**Exercise description**
Write back every record verbatim.

(Source records)
====
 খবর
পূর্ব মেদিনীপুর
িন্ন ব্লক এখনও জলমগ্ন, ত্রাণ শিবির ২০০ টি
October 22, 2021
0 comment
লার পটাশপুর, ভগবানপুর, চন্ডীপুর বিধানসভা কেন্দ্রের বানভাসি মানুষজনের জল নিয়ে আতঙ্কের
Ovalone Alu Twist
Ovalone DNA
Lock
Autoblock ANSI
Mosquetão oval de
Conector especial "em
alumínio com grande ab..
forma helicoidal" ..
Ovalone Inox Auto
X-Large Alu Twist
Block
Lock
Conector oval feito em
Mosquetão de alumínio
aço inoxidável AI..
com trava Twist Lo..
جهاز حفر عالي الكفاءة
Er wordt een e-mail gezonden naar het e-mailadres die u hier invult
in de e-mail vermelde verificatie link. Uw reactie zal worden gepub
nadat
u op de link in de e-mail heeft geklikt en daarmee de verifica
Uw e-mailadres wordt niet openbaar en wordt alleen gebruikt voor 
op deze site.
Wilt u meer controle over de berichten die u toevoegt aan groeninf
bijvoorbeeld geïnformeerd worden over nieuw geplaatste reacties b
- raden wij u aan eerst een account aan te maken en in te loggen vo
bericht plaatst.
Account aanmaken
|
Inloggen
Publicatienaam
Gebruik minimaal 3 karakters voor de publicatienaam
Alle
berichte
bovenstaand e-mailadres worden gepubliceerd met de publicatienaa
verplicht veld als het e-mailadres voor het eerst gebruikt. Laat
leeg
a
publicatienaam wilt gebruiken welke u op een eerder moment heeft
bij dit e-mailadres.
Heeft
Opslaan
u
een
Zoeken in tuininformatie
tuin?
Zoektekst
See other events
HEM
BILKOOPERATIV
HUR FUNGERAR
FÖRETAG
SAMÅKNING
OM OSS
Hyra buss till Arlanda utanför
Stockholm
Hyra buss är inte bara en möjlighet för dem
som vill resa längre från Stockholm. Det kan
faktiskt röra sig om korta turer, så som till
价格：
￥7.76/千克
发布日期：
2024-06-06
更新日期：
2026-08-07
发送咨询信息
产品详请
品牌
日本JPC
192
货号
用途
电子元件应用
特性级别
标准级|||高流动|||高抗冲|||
====
**Answer to this problem**
 খবর
পূর্ব মেদিনীপুর
িন্ন ব্লক এখনও জলমগ্ন, ত্রাণ শিবির ২০০ টি
October 22, 2021
0 comment
লার পটাশপুর, ভগবানপুর, চন্ডীপুর বিধানসভা কেন্দ্রের বানভাসি মানুষজনের জল নিয়ে আতঙ্কের
Ovalone Alu Twist
Ovalone DNA
Lock
Autoblock ANSI
Mosquetão oval de
Conector especial "em
alumínio com grande ab..
forma helicoidal" ..
Ovalone Inox Auto
X-Large Alu Twist
Block
Lock
Conector oval feito em
Mosquetão de alumínio
aço inoxidável AI..
com trava Twist Lo..
جهاز حفر عالي الكفاءة
Er wordt een e-mail gezonden naar het e-mailadres die u hier invult
in de e-mail vermelde verificatie link. Uw reactie zal worden gepub
nadat
u op de link in de e-mail heeft geklikt en daarmee de verifica
Uw e-mailadres wordt niet openbaar en wordt alleen gebruikt voor 
op deze site.
Wilt u meer controle over de berichten die u toevoegt aan groeninf
bijvoorbeeld geïnformeerd worden over nieuw geplaatste reacties b
- raden wij u aan eerst een account aan te maken en in te loggen vo
bericht plaatst.
Account aanmaken
|
Inloggen
Publicatienaam
Gebruik minimaal 3 karakters voor de publicatienaam
Alle
berichte
bovenstaand e-mailadres worden gepubliceerd met de publicatienaa
verplicht veld als het e-mailadres voor het eerst gebruikt. Laat
leeg
a
publicatienaam wilt gebruiken welke u op een eerder moment heeft
bij dit e-mailadres.
Heeft
Opslaan
u
een
Zoeken in tuininformatie
tuin?
Zoektekst
See other events
HEM
BILKOOPERATIV
HUR FUNGERAR
FÖRETAG
SAMÅKNING
OM OSS
Hyra buss till Arlanda utanför
Stockholm
Hyra buss är inte bara en möjlighet för dem
som vill resa längre från Stockholm. Det kan
faktiskt röra sig om korta turer, så som till
价格：
￥7.76/千克
发布日期：
2024-06-06
更新日期：
2026-08-07
发送咨询信息
产品详请
品牌
日本JPC
192
货号
用途
电子元件应用
特性级别
标准级|||高流动|||高抗冲|||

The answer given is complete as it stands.